[[ DATA SHOWN, beginning ]]

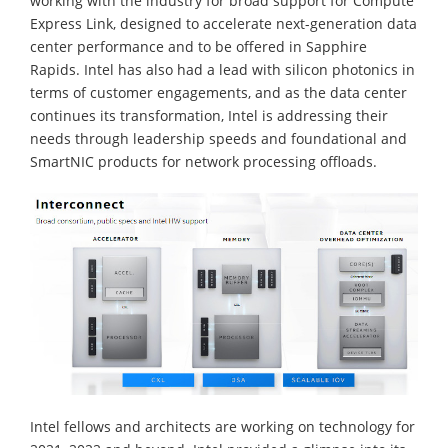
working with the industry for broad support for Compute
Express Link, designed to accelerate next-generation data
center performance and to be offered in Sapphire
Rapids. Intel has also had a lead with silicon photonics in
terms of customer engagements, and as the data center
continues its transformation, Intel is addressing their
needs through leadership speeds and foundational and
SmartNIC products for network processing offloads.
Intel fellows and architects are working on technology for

[[ DATA SHOWN, end ]]
[[ DATA SHOWN, beginning ]]

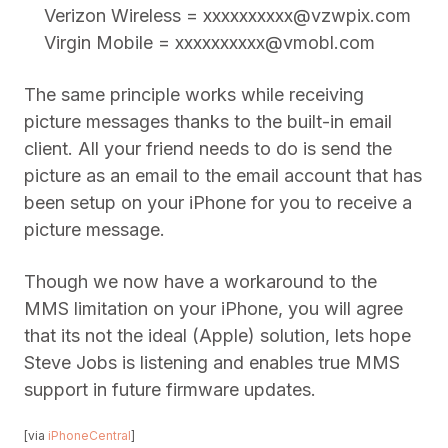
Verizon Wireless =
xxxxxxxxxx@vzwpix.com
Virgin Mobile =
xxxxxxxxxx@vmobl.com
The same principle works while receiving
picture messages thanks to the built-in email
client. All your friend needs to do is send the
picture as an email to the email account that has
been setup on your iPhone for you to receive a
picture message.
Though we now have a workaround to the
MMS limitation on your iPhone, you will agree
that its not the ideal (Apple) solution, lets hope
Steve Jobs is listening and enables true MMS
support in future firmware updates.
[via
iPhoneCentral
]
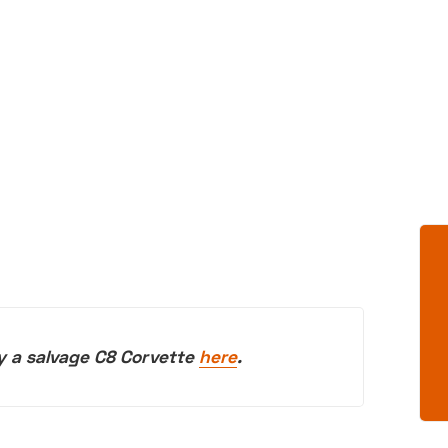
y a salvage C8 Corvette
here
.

[[ DATA SHOWN, end ]]

◆ **TASK DESCRIPTION**: Please filter the entries above down to the lines holding "xxxxxxxxxx" and copy them.

◆ **YOUR RESPONSE**:
xxxxxxxxxx@vzwpix.com
xxxxxxxxxx@vmobl.com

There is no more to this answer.